Feijoa trees laden with fruit - coming to a neighbourhood near you soon.
For a short, but brief time, feijoa fans get to indulge their sweetest - unique, aromatic - desires. Paul Little finds out more about the polarising fruit.
The feijoa season is almost upon us. They come to maturity around the middle of March and, before long, are rotting onthe ground or piling up on reception area front desks as owners of backyard trees try to dispose of the glut.
They're as Kiwi as chinese gooseberries but how much do we really know about this seemingly innocuous fruit?
We know that the New Zealand Feijoa Growers Association is a group of around 20 members with 250ha in crop, according to president Roger Matthews. Most, like Matthews, are small lifestyle block owners or older people not looking for a full-time role. He says the fruit is a good bet, being relatively hardy with no major pests or diseases. The biggest challenge growers face is developing an export market due to difficulties with transporting them.
But how they got here is itself something of a mystery, says Matthews, who quotes a theory that they were taken by French botanist/missionaries from their original home around Brazil and Uruguay to the south of France, then some trees went to Kew Gardens in the United Kingdom and from there were brought to New Zealand.
That's an unusual name you have The feijoa is named after Portuguese naturalist, Joao da Silva Feijo. Confusingly, Feijo was not his real name. He changed it from Joao da Silva Barbosa to honour prominent philosopher Benito Jeronimo Feijoo.
Local heroes Apart from their South American home countries, feijoas are popular in New Zealand and almost nowhere else. In fact, they are practically unknown in other countries. Although cuisinevault.com says they can be found in Russia and Iran and there are reports of them being grown as far north as Scotland.
Taste test It's hard to pin down their "unique, aromatic flavour", which could be described as a cross between a pear, pineapple and guava - cuisinevault again. Passionfruit, strawberries, mint and banana have also been mentioned as reference points, as though the poor fruit doesn't know what it's trying to do. Feijoas are polarising too; enthusiasts are evangelistic about them but there are many people who would say describing them as "unique" is euphemistic.
Local history References to feijoas show up in local media from about the mid-1930s. The New Zealand Herald suggested growing a feijoa hedge in 1933 and described them four years later as "an evergreen apricot" originating in Argentina and Egypt.
Recipes As well as being enjoyed straight off the tree – and, yes, you can eat the skin and thereby gain even more nutritional benefit – feijoas have long been a baker's favourite, used in sponges, fools and crumbles. They can be substituted for apples in many recipes. They are especially popular made into chutney, relish and jam. Home-cooking goddess Tui Flower included a recipe for feijoa jelly in her 1968 Tui Flower's Cookbook. The flowers can be used in salads.

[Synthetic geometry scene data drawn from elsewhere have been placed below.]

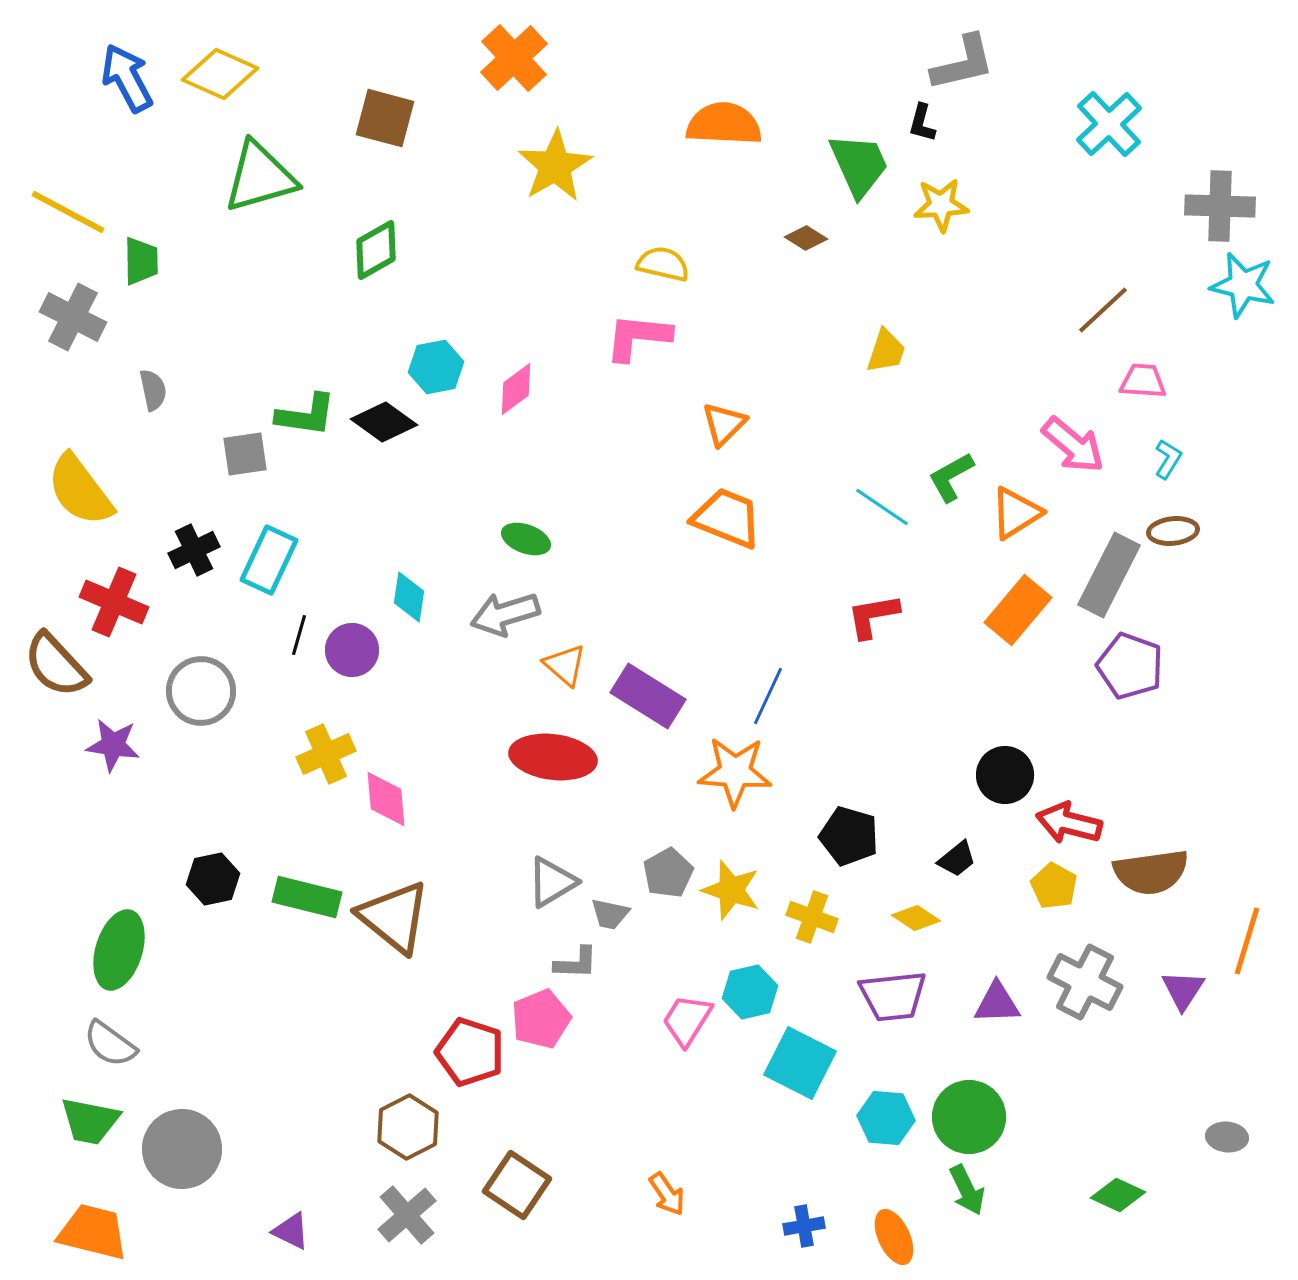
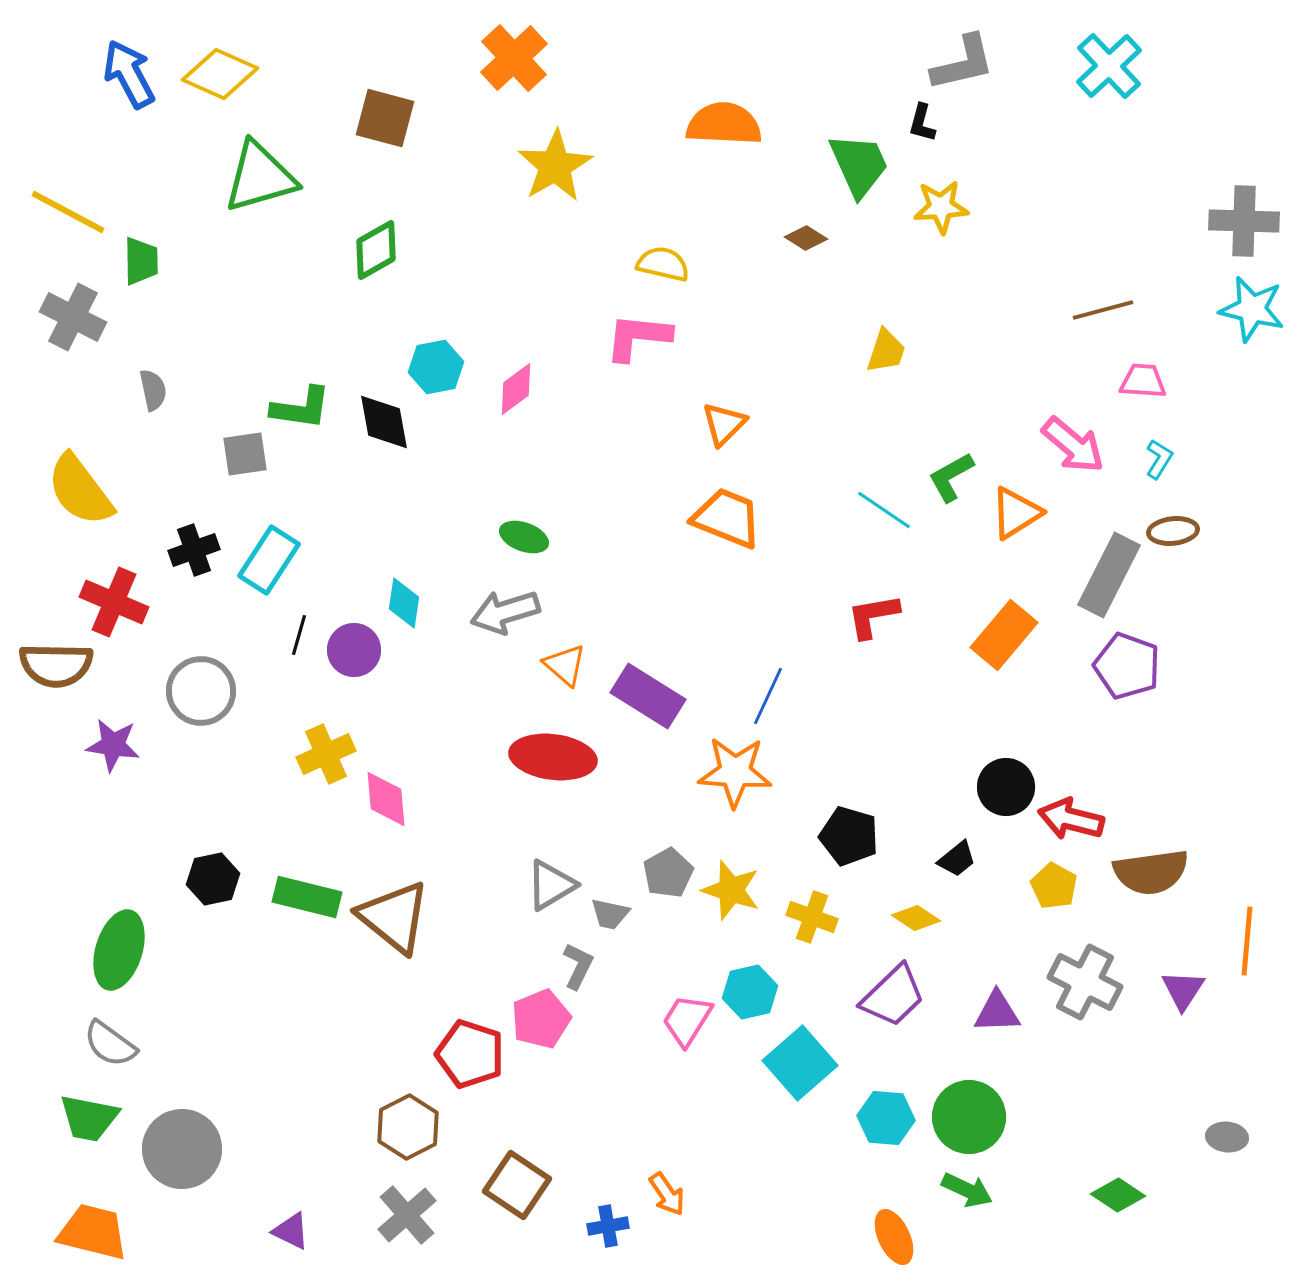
blue arrow at (127, 78): moved 2 px right, 4 px up
cyan cross at (1109, 124): moved 58 px up
yellow star at (941, 205): moved 2 px down
gray cross at (1220, 206): moved 24 px right, 15 px down
cyan star at (1243, 285): moved 9 px right, 24 px down
brown line at (1103, 310): rotated 28 degrees clockwise
green L-shape at (306, 415): moved 5 px left, 7 px up
black diamond at (384, 422): rotated 44 degrees clockwise
cyan L-shape at (1168, 459): moved 9 px left
cyan line at (882, 507): moved 2 px right, 3 px down
green ellipse at (526, 539): moved 2 px left, 2 px up
black cross at (194, 550): rotated 6 degrees clockwise
cyan rectangle at (269, 560): rotated 8 degrees clockwise
cyan diamond at (409, 597): moved 5 px left, 6 px down
orange rectangle at (1018, 610): moved 14 px left, 25 px down
gray arrow at (505, 614): moved 2 px up
purple circle at (352, 650): moved 2 px right
brown semicircle at (56, 665): rotated 46 degrees counterclockwise
purple pentagon at (1130, 666): moved 3 px left
black circle at (1005, 775): moved 1 px right, 12 px down
red arrow at (1069, 823): moved 2 px right, 4 px up
gray triangle at (552, 882): moved 1 px left, 3 px down
orange line at (1247, 941): rotated 12 degrees counterclockwise
gray L-shape at (576, 963): moved 2 px right, 3 px down; rotated 66 degrees counterclockwise
purple trapezoid at (893, 996): rotated 38 degrees counterclockwise
purple triangle at (997, 1003): moved 9 px down
red pentagon at (470, 1052): moved 2 px down
cyan square at (800, 1063): rotated 22 degrees clockwise
green trapezoid at (90, 1121): moved 1 px left, 3 px up
green arrow at (967, 1190): rotated 39 degrees counterclockwise
green diamond at (1118, 1195): rotated 8 degrees clockwise
blue cross at (804, 1226): moved 196 px left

Size matters In its "News of the Day" briefs for May 29, 1946, the Northern Advocate reported that a Mr H.L. Haden of Whangarei had grown a feijoa that weighed 5 ounces (140g) and was 7¾ inches (19 cm) in circumference. Sixty-nine years later, the record for the biggest feijoa known to history – at least, in the provinces – went to one Heather Smith, who arrived at Hawke's Bay Today's Hastings newsroom with, said the paper, "a bounty of the behemoth fruit - the heaviest weighing 385 grams".
Diversity in action The feijoa family of products now includes jam, jelly and chutney. You can also get chocolate, marshmallows, and, inevitably, sparkling soft drinks, liqueur, beer, cider and several varieties of wine, smoothies, green tea and fudge. There is also a naturally brewed feijoa kombucha tea. And you can find them freeze-dried or flavouring frozen yoghurt and icecream.
Contents Feijoas are compact nutritional powerhouses, at just 55 calories per 100g (bananas have 89 calories per 100g). A feijoa provides nearly half the daily allowance of vitamin C and contains just 1 per cent fat.
What rhymes with feijoa? Not a lot but that hasn't stopped some of our finest poets from finding inspiration in them, such as former poet laureate Michele Leggott, author of Nice Feijoas. There's less sophisticated versifying on the Fruit for Kids website: A tiny avocado? No, I'm not! I'm a feijoa and I grow where it's hot. Pineapple guava is my other name. South America, New Zealand is whence I came.
Treat into treatment Dr Andrew Munkacsi, writing on sciblogs.co.nz, describes his work in developing an antifungal remedy from feijoa targeting especially vaginal yeast infections, oral thrush or athlete's foot. Such fungi can develop resistance to traditional antifungal treatments and feijoas may hold the solution.